See too how positive is the passage from St. Mathew chapter 5 showing in the very practical teaching of Jesus just how does not abolish the Law of Moses but rather fulfils it in that he teaches us to not only care for our neighbours and friends but to love our enemies and when requested, to go the extra mile in meeting the requests of others by reflecting God`s own loving compassion. When he says, `…if you love those who love you, what right have you to claim any credit ? Even the tax collectors do as much, do they not ? And if you save your greetings for your brothers, are you doing anything exceptional ? Even the pagans do as much do they not ? You must therefore be perfect just as your heavenly Father is perfect.`
In Lent there will be a number of opportunities for our spiritual growth and for acts of penitence. I have long thought that if we set ourselves to have an attitude of thanksgiving for God`s blessings to us which come to us in so many different ways we find our awareness of sin being fine-tuned and awareness of our need for God`s loving forgiveness greatly enhanced. When we are thankful our whole attitude changes and bitterness, jealousy and dissatisfaction are dispelled and an openness to God`s grace comes.

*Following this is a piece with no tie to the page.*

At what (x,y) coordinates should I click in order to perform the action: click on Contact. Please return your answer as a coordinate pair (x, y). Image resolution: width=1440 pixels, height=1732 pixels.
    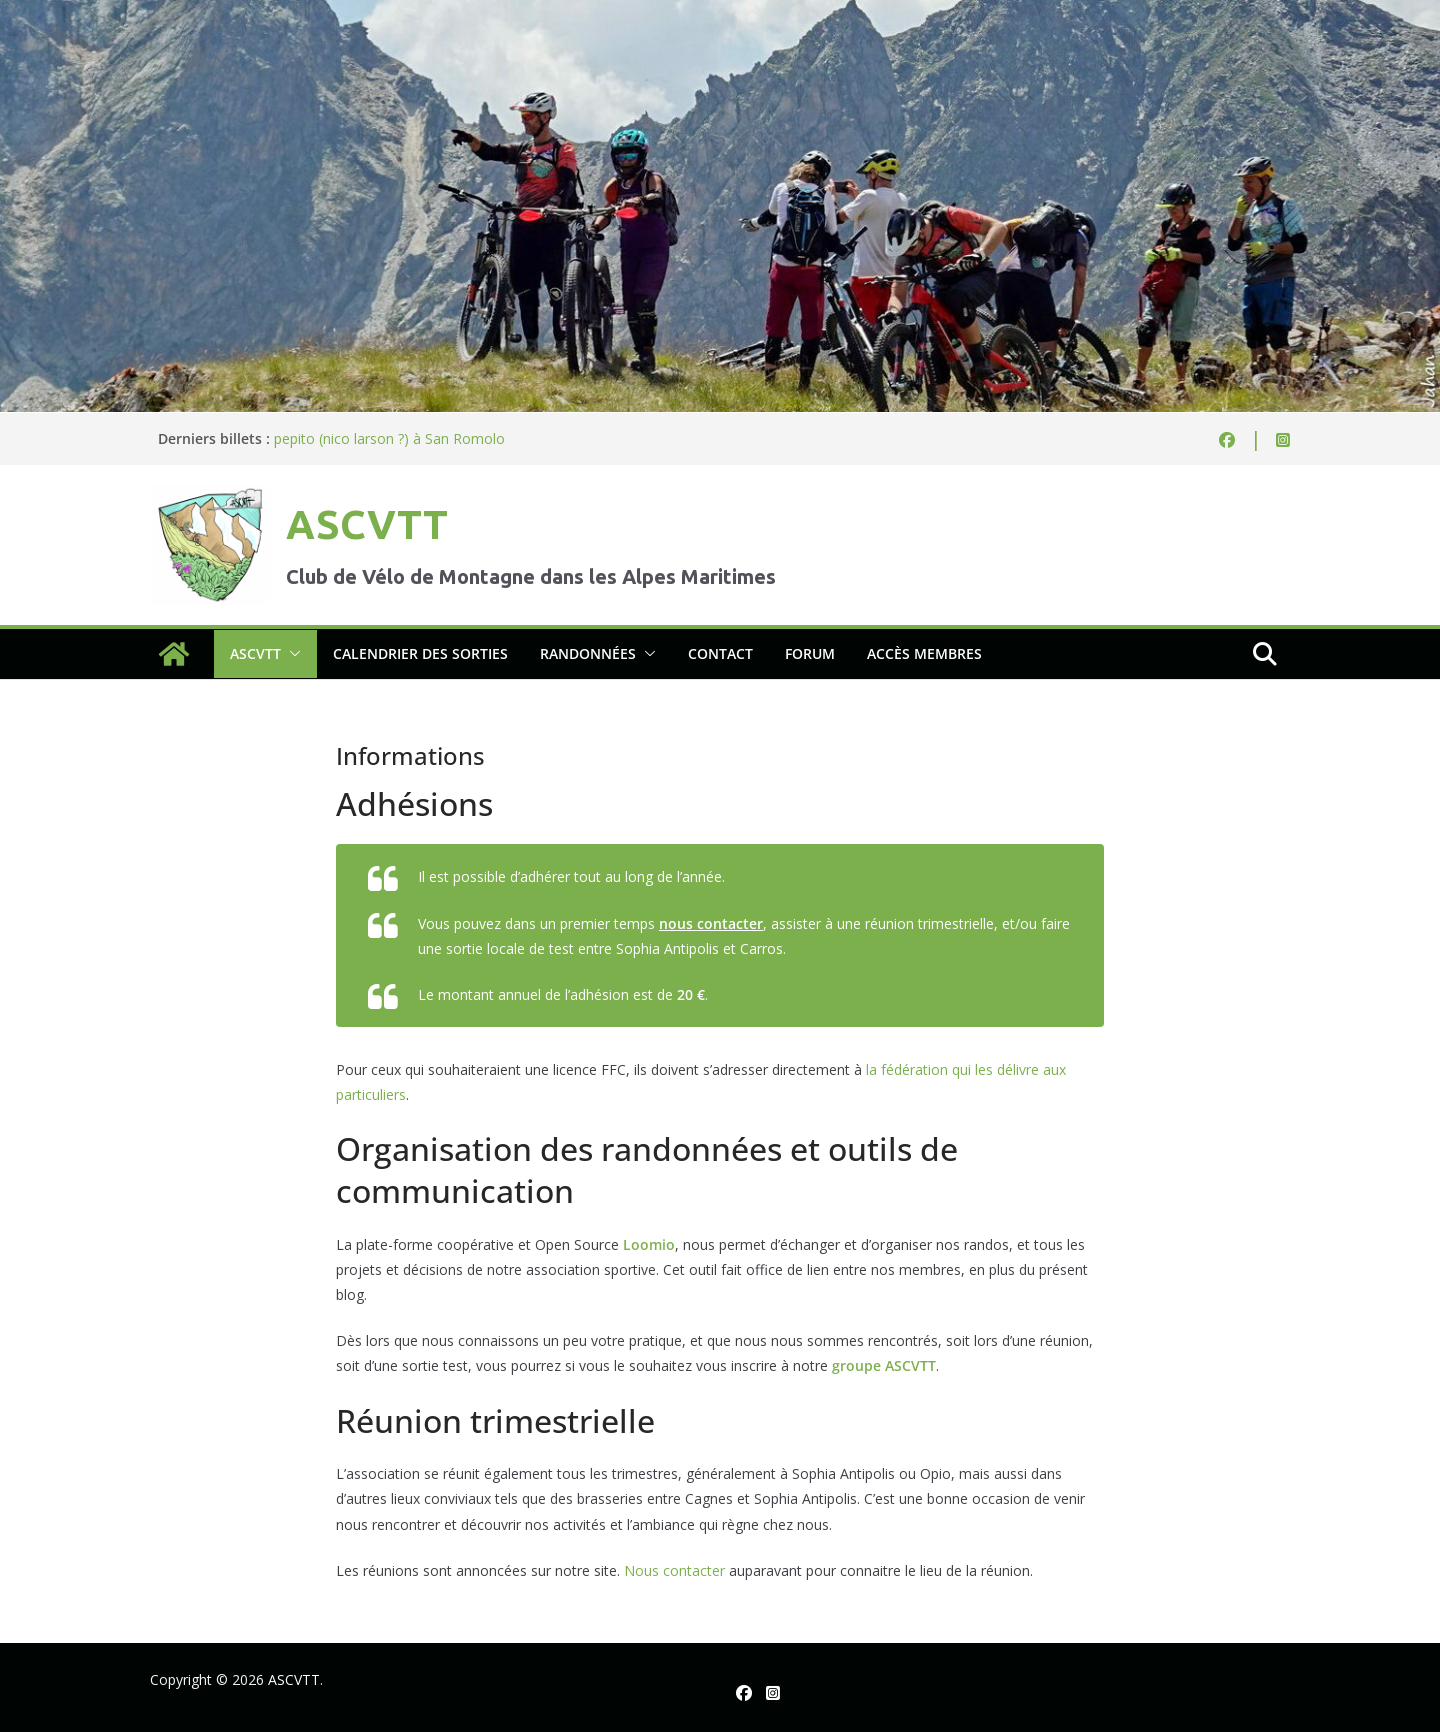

Recently someone said to me, `I`m not looking forward to Lent – it is such a miserable and joyless season`. My response was that I thought it to be a season of opportunity and looking forward, of being beside Jesus in the Wilderness, of discerning our vocation as we proceed on our pilgrim journey in God`s grace, of turfing out the dross and rubbish in our lives and having a spiritual spring-clean.
Have a Holy, Joyful and fulfilling Lent.